Maddie est morte. Ca, tout le monde le sait. Notamment les élèves de son collège. Mais ils ne savent pas vraiment comment. Ni pourquoi. Et surtout, ils se demandent s’ils auraient pu empêcher ça. S’ils n’avaient pas, à leur insu, repéré des choses, d’infimes changements, qui pourraient expliquer ce qui s’est passé. Quand elle disparaît, quelques temps avant de passer son brevet, personne ne s’inquiète vraiment. Il faut dire que Marie-Madeleine, dite Maddie, ne fait pas partie des élèves les plus populaires. On la surnomme même la Grosse, quand on ne l’ignore pas purement et simplement. Et puis un jour, elle arrive au collège avec une coiffure tape-à-l’oeil, des vêtements bien trop moulants et bien trop courts. Et ensuite, elle disparaît. Trois garçons, un peu trop intrigués par la drôle d’histoire morbide qui s’est déroulée juste à côté d’eux, fouillent la vie de Maddie. Son journal, où ils découvrent son ambition de gloire et de célébrité, et son quotidien qu’elle transforme pour le rendre bien plus sensationnel.
J’ai pris une sacrée claque en lisant ce roman. La quatrième de couverture est particulièrement bien faite: elle laisse entendre qu’il est arrivé à Maddie quelque chose de particulièrement glauque, alors que que finalement, ce n’est pas vraiment ça le vrai sujet de l’histoire. Dès le départ, on le sait, Maddie est morte. On le sait aussi, elle faisait partie des victimes de ce monde bien amer que peut être le collège où l’apparence, l’opinion des autres peut vous propulser au sommet ou vous descendre dans la fange. Loin de ces lycées aseptisés et caricaturaux que l’on trouve d’habitude dans les romans jeunesse, ici, on voit cette fille qui n’est personne, parfois victime de quelques surnom mais surtout invisible au point qu’on ne s’intéresse à elle que quand elle est morte. C’est dur, mais c’est tellement vrai.

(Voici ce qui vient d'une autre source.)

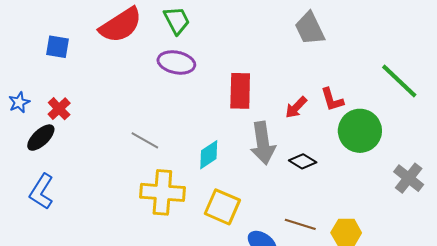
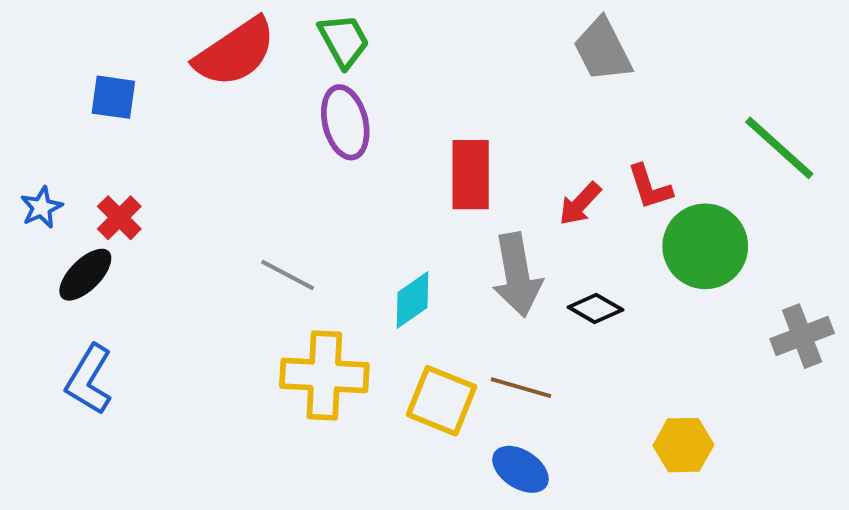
purple ellipse: (176, 62) -> (345, 122), turned 66
gray cross: (409, 178) -> (802, 336), turned 32
brown line: (300, 224) -> (521, 388), moved

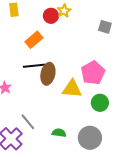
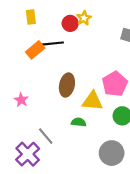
orange rectangle: (34, 40) -> (35, 50), moved
black line: (34, 66) -> (52, 44), moved
green semicircle: (59, 133) -> (79, 122), moved

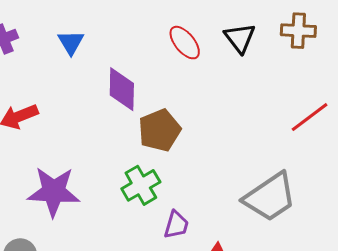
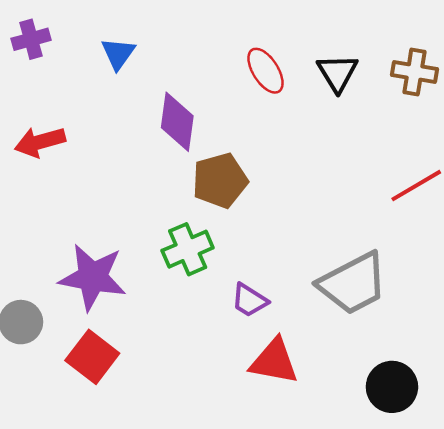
purple star: (54, 192) -> (93, 277), moved
purple trapezoid: (176, 225) -> (249, 300), moved, turned 100

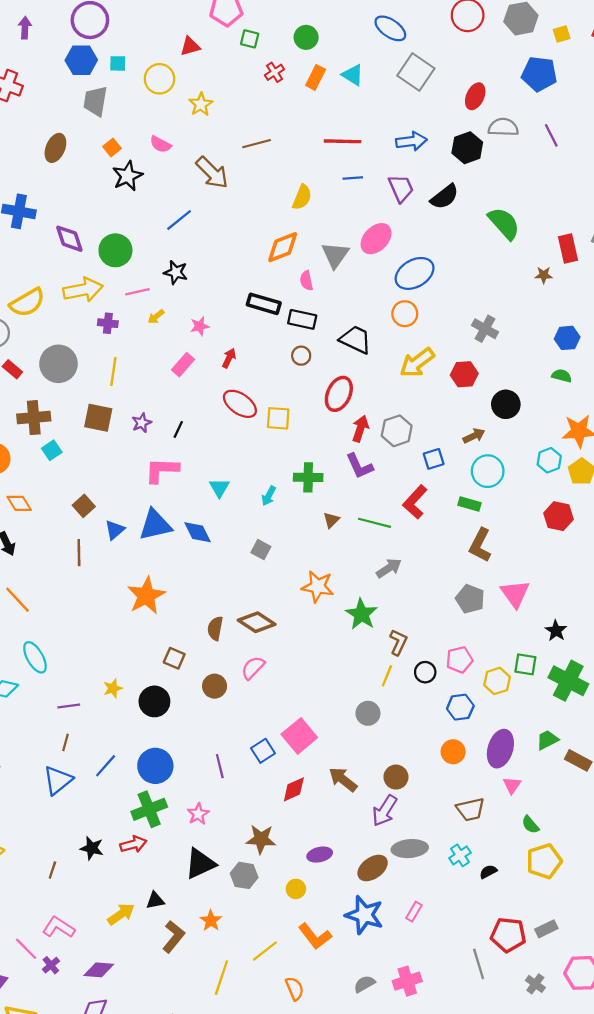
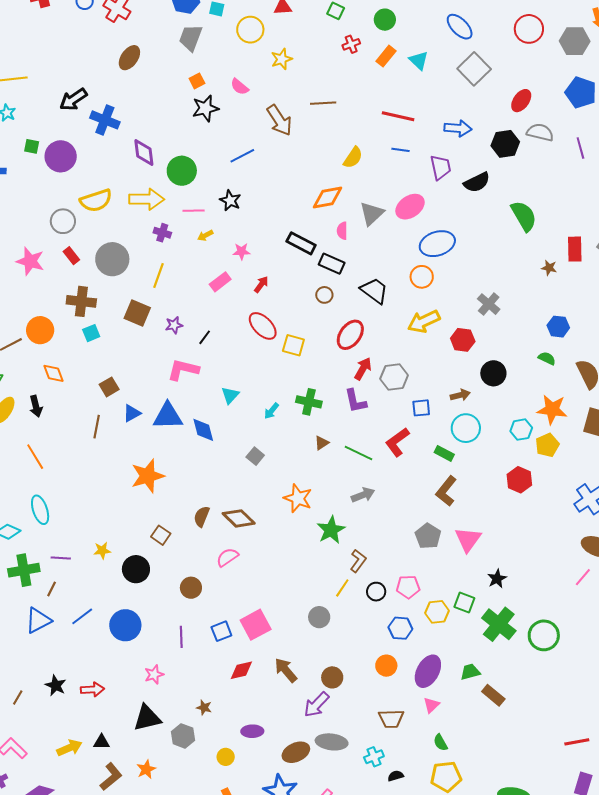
brown ellipse: (55, 148) -> (129, 58), moved
brown circle: (215, 686) -> (191, 588), moved
green cross: (149, 809) -> (24, 570), moved
brown star: (261, 839) -> (204, 708), size x0.6

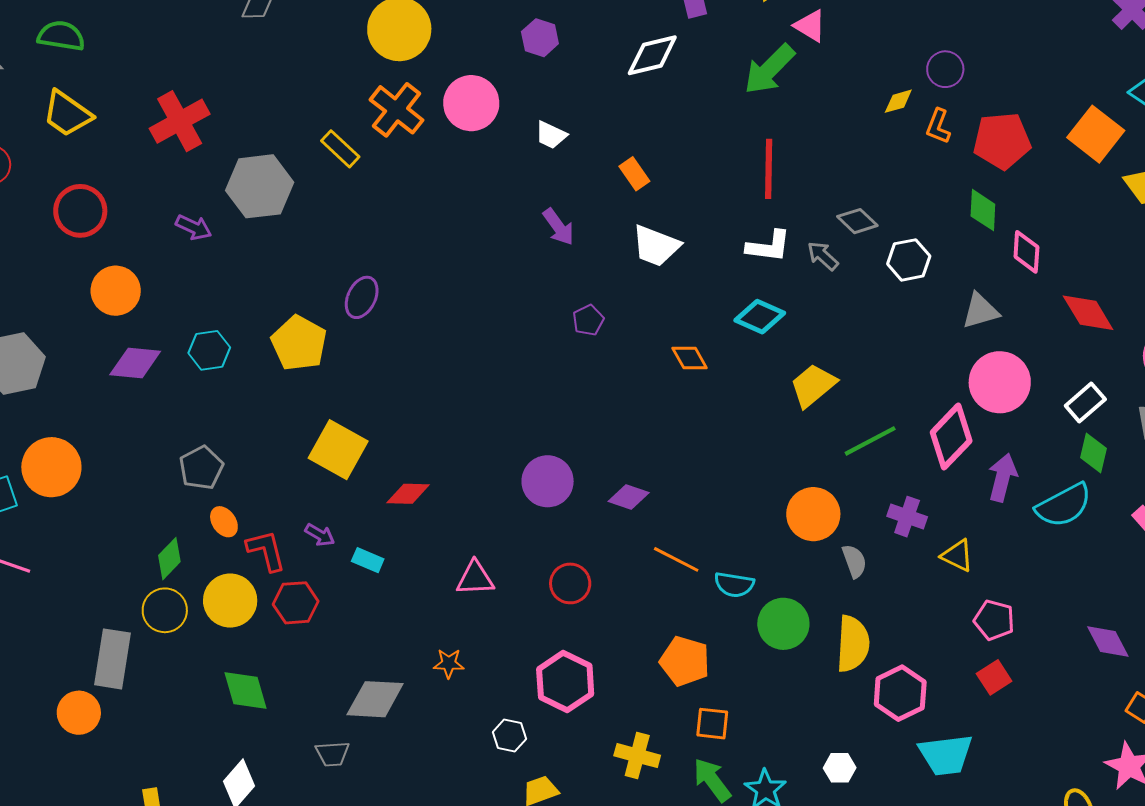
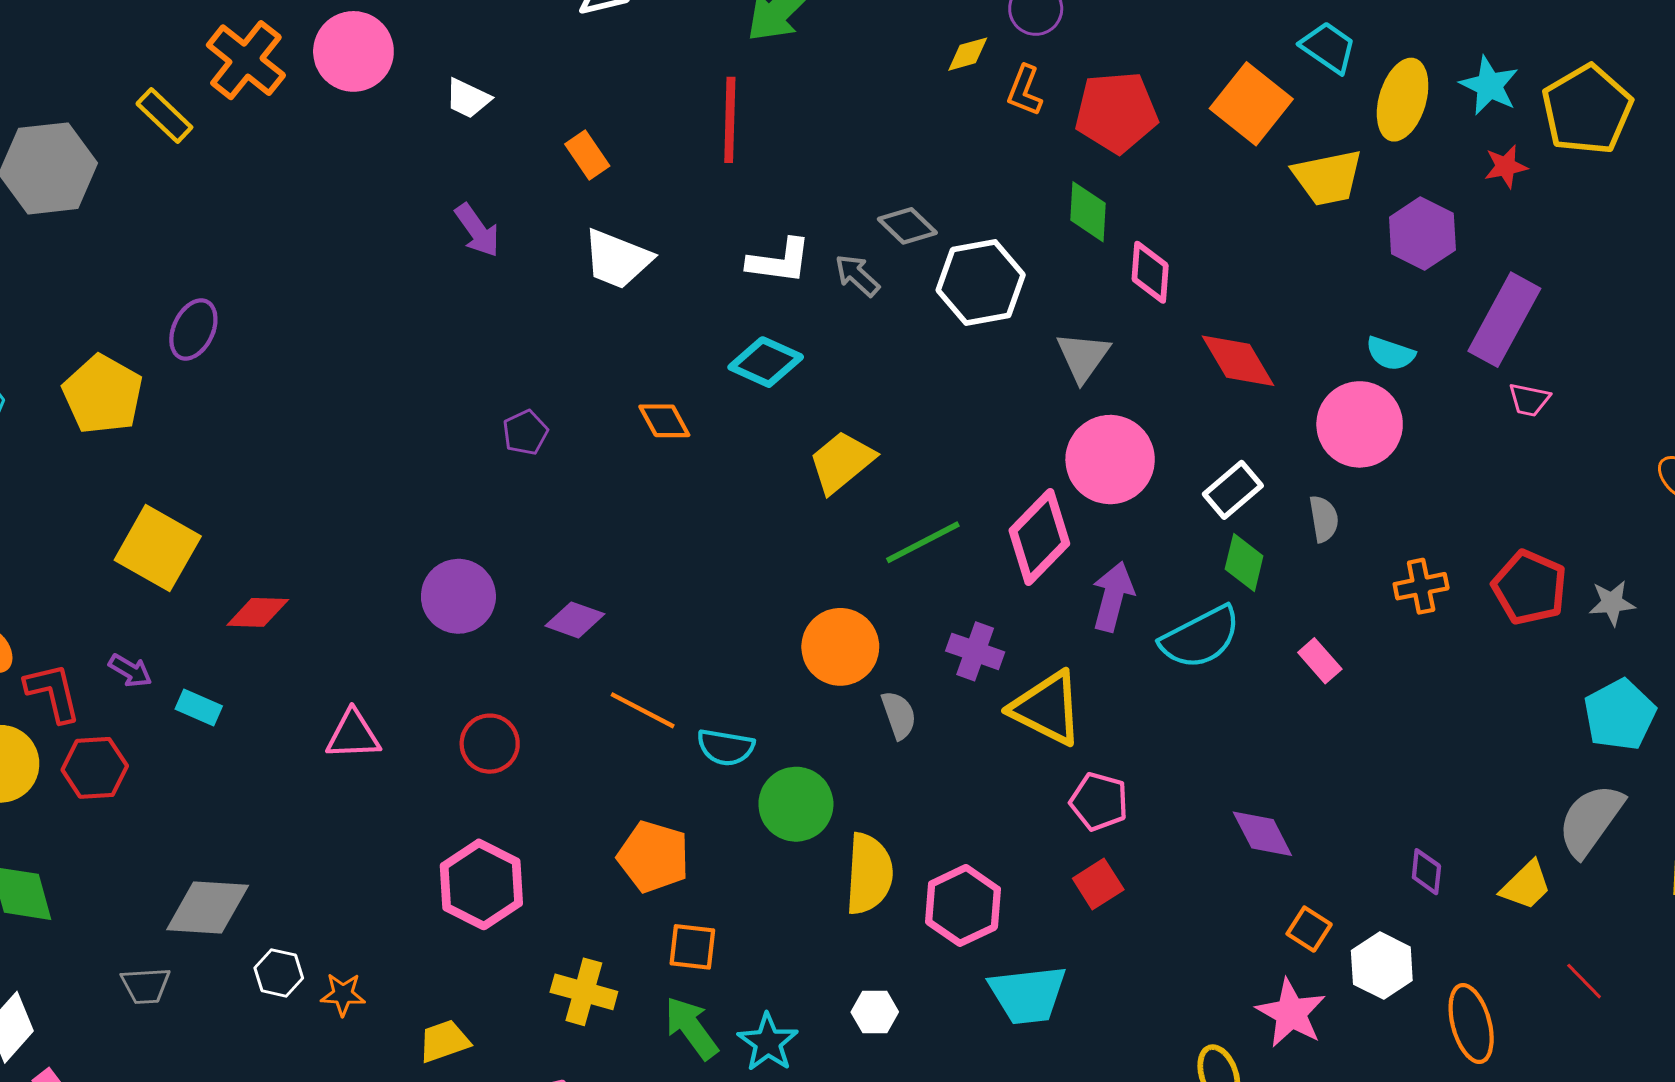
red line: (769, 169) -> (730, 120), moved
white hexagon: (909, 260) -> (981, 283), size x1.4
gray triangle: (980, 311) -> (1083, 357), turned -39
purple pentagon: (588, 320) -> (525, 432), moved
yellow triangle: (957, 556) -> (1047, 708), size x1.6
yellow semicircle: (853, 644) -> (869, 874), moved
orange star: (449, 663) -> (343, 994), moved
white hexagon: (509, 736) -> (279, 973), moved

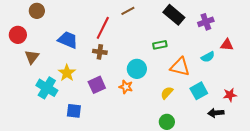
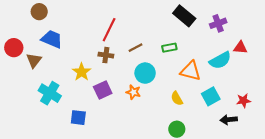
brown line: (128, 11) -> (136, 48), moved
red circle: (18, 35) -> (14, 48), moved
blue trapezoid: (68, 40) -> (52, 39), moved
cyan semicircle: (208, 57) -> (220, 60), size x1.5
yellow star: (67, 73) -> (82, 72), moved
yellow semicircle: (167, 93) -> (177, 98), turned -72

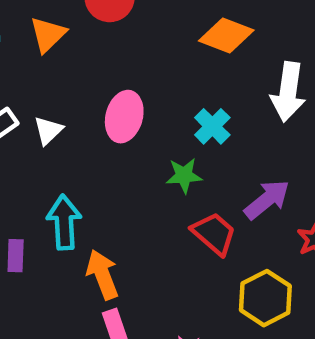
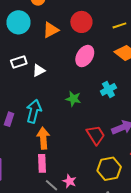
pink ellipse: (124, 117) -> (85, 56), moved
green star: (184, 175) -> (73, 99), moved

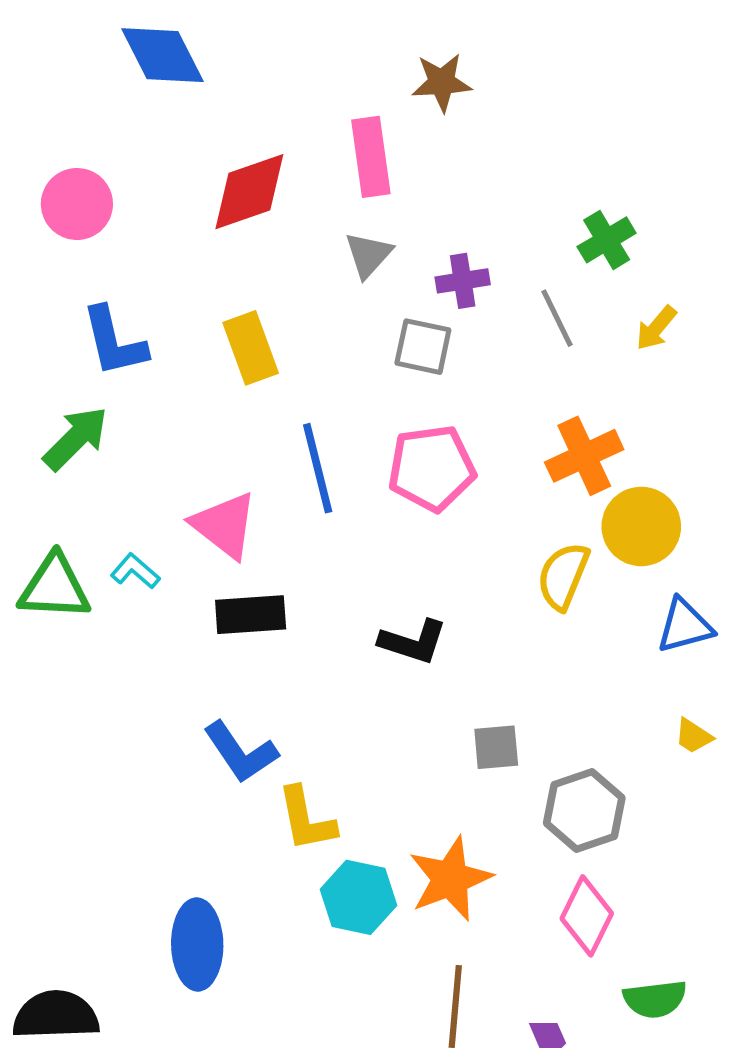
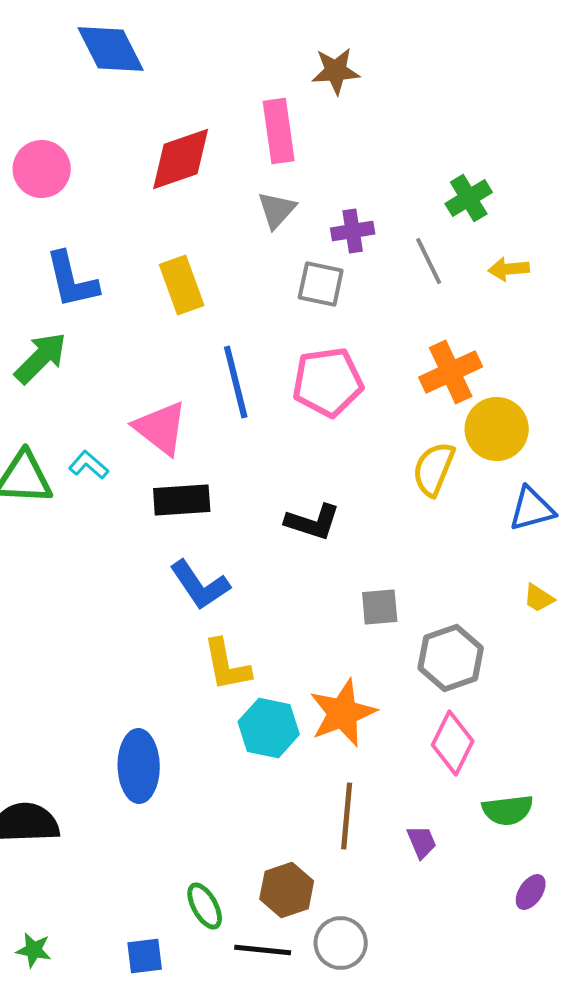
yellow arrow: (656, 328) -> (509, 269), turned 45
blue L-shape: (241, 752) -> (200, 585), moved

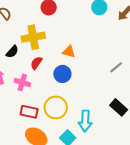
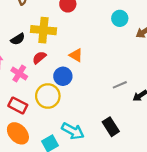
yellow circle: (56, 107) -> (48, 96), moved
cyan arrow: (85, 121) -> (73, 131), turned -80

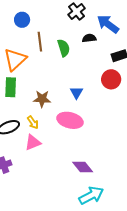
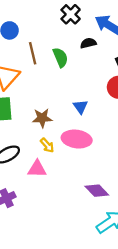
yellow arrow: (33, 122) -> (47, 145), moved
pink triangle: (33, 142) -> (37, 169), turned 30

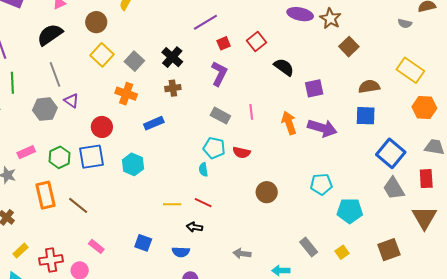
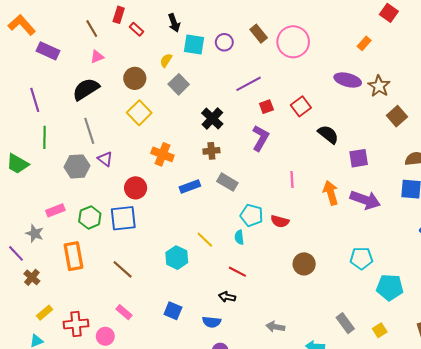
gray square: (134, 61) -> (179, 84), moved
gray rectangle: (220, 116) -> (227, 182), moved
cyan hexagon: (133, 164) -> (177, 258), moved
yellow line: (172, 204) -> (205, 240), moved, turned 42
brown line: (78, 205) -> (123, 269), moved

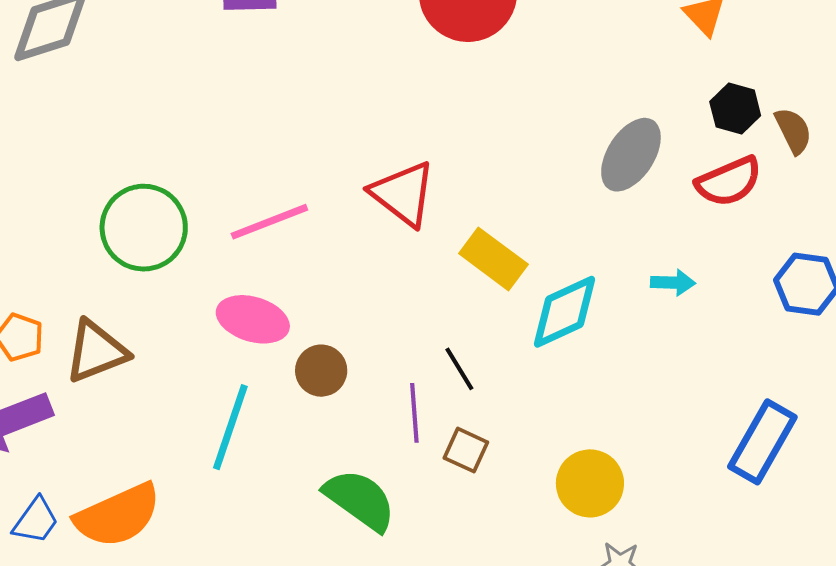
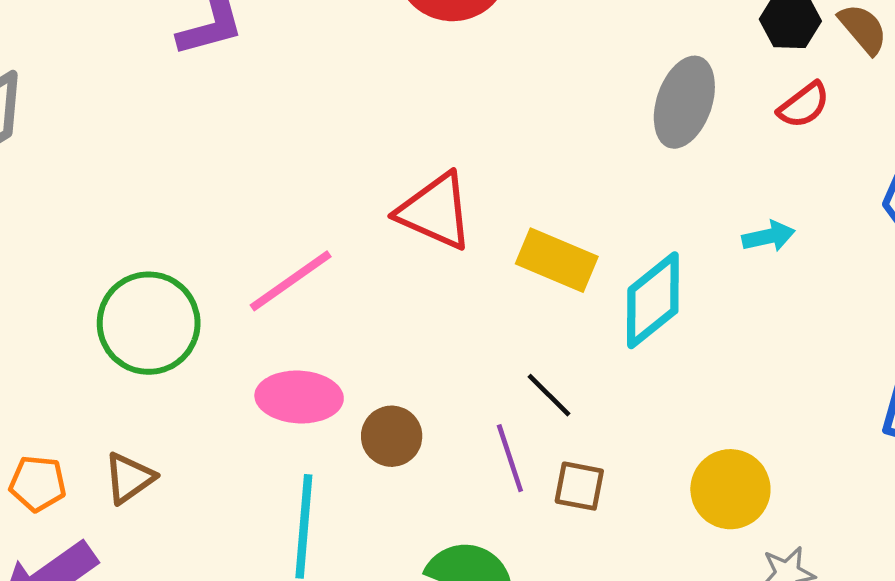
red semicircle: (729, 182) -> (804, 105), size x0.7
brown triangle: (96, 351) -> (129, 478), size x0.7

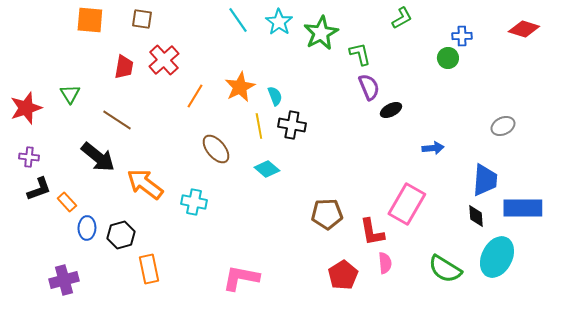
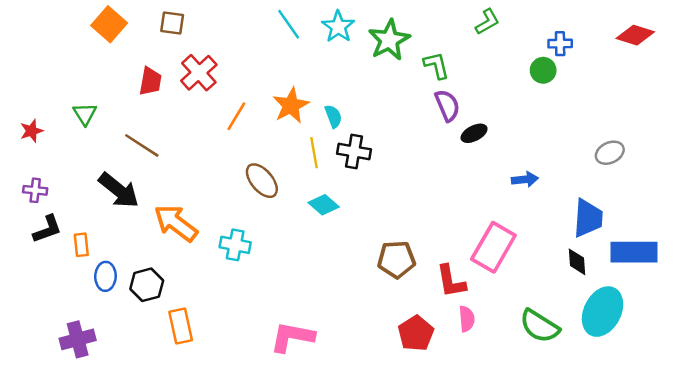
orange square: (90, 20) -> (109, 24), turned 36
red star: (26, 108) -> (32, 131), size x0.6
orange rectangle: (67, 202) -> (81, 245), turned 36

Le caractère de Maddie lui aussi est aussi émouvant qu’inquiétant. Elle est typiquement le genre d’ado dont on se moque, celle qui décide d’être célèbre parce que des tas de gens le sont en ne sachant rien faire, qui n’a aucun recul et qui croit dur comme fer à tout ce qu’elle voit à la télé et dans les magazines. Elle le vit tellement, elle est tellement sure qu’elle va être prise à Star de Demain, qu’elle en devient pathétique et on ne peut plus se moquer d’elle tant on sent qu’il y a quelque chose de malsain, de pathologique là-dedans, des blessures bien plus profondes. Et là surgit l’empathie alors qu’elle ne serait certainement jamais surgie dans la réalité: on ne trouve Maddie émouvante que parce qu’on creuse et on sait très bien qu’on l’aurait fustigé comme ado décérébrée par ailleurs.
Un peu comme les trois héros en fait, qui retracent son parcours et qui mènent leur petite enquête poussés par une curiosité morbide et malsaine que l’on ne peut s’empêcher de partager. Le livre creuse et creuse encore, revient sur les événements pour les éclairer les uns après les autres, compare les vrais événements avec la manière dont Maddie les déforme dans son journal, en une spirale profondément dérangeante qui renvoie le lecteur à ses propres analyses sociales et pas toujours les plus belles.
La note de Mélu:
Une claque, je disais.
Un mot sur l’auteure: Stéphanie Benson est une auteure britannique mais qui écrit en français.